YOUR TASK
Check each line of the listing, and copy it if it contains the word "order".

SUPPLIED RECORDS
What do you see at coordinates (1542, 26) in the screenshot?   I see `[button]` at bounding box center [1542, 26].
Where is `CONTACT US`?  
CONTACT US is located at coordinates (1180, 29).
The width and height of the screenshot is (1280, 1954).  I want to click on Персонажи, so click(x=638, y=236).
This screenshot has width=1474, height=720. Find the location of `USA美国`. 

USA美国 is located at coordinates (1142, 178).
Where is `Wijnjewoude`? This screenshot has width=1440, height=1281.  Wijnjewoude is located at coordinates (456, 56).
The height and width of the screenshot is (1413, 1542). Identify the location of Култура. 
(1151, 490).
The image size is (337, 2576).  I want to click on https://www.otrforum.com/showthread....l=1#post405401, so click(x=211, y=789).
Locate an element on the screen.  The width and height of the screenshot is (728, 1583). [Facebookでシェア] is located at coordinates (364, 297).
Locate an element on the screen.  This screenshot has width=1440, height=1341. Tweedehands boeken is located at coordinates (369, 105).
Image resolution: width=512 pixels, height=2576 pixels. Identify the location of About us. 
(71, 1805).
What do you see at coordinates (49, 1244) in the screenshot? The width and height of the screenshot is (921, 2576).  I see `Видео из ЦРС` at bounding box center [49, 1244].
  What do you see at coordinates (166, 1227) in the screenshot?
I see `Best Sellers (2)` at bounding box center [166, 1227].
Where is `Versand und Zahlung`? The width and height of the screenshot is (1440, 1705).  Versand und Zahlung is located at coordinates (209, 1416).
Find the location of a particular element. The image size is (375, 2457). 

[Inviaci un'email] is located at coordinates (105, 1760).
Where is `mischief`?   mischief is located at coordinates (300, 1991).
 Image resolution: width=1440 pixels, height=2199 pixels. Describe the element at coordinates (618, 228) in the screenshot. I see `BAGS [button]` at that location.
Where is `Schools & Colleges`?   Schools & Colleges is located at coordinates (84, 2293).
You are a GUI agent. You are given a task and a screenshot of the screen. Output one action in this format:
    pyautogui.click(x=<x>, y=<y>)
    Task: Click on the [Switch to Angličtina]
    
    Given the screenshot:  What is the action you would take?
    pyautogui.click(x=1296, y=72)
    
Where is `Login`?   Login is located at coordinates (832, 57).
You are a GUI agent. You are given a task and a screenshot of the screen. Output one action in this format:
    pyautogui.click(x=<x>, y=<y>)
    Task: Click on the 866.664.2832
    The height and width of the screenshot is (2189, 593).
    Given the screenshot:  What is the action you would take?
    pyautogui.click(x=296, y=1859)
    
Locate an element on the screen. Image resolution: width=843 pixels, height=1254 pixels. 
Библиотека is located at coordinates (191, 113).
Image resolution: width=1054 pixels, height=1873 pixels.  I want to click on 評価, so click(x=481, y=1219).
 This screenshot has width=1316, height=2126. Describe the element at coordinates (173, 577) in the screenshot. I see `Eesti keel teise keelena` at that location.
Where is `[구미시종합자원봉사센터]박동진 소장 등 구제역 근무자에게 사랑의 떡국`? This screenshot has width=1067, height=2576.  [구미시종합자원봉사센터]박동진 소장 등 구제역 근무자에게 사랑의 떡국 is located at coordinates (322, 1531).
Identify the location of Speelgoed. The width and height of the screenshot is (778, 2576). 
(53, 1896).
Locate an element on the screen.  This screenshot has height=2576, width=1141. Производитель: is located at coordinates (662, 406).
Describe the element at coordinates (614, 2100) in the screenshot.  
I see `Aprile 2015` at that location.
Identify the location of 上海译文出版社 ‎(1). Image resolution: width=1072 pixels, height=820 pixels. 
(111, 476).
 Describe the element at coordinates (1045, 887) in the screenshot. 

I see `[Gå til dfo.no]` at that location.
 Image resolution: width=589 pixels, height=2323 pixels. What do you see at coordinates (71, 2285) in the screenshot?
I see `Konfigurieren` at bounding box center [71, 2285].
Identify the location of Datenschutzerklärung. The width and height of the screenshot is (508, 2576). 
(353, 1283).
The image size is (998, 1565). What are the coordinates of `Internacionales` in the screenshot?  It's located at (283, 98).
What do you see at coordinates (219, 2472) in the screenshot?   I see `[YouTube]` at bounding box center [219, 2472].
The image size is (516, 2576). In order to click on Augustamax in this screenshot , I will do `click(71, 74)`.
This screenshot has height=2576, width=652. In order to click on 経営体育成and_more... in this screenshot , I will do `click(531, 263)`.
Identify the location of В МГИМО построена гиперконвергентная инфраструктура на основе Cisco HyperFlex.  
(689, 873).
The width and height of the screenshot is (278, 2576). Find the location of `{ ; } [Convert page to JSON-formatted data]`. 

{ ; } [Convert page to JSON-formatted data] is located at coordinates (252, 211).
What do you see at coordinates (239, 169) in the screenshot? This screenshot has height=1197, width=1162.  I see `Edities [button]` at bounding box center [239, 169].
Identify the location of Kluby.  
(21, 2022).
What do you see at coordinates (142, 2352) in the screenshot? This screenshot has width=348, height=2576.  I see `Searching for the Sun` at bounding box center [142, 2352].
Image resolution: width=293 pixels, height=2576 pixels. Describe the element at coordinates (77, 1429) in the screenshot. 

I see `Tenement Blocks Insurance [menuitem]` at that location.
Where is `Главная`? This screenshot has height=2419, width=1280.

PROBLEM SOLUTION
The image size is (516, 2576). In order to click on Augustamax in this screenshot , I will do `click(71, 74)`.
This screenshot has height=2576, width=652. In order to click on 経営体育成and_more... in this screenshot , I will do `click(531, 263)`.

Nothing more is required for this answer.